*What you should do*: Restate the data exactly as given and keep the pictures out.

Extracted page text data:
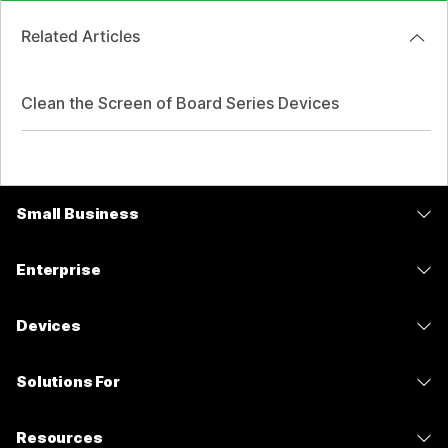
Related Articles
Clean the Screen of Board Series Devices
Small Business
Pricing
Enterprise
Webex App
Webex Suite
Devices
Meetings
Calling
Headsets
Calling
Solutions For
Meetings
Cameras
Messaging
Education
Messaging
Resources
Desk Series
Screen Sharing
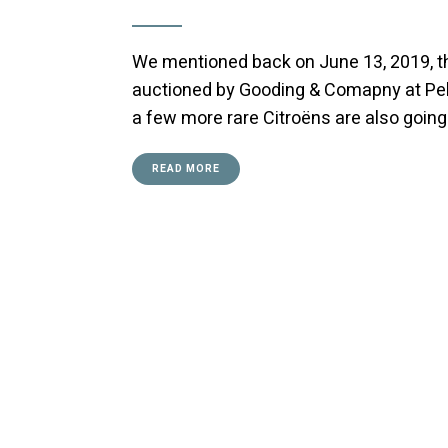
We mentioned back on June 13, 2019, th
auctioned by Gooding & Comapny at Peb
a few more rare Citroëns are also going 
READ MORE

*Solved exercise*:
Related Articles
Clean the Screen of Board Series Devices
Small Business
Pricing
Enterprise
Webex App
Webex Suite
Devices
Meetings
Calling
Headsets
Calling
Solutions For
Meetings
Cameras
Messaging
Education
Messaging
Resources
Desk Series
Screen Sharing
We mentioned back on June 13, 2019, th
auctioned by Gooding & Comapny at Peb
a few more rare Citroëns are also going 
READ MORE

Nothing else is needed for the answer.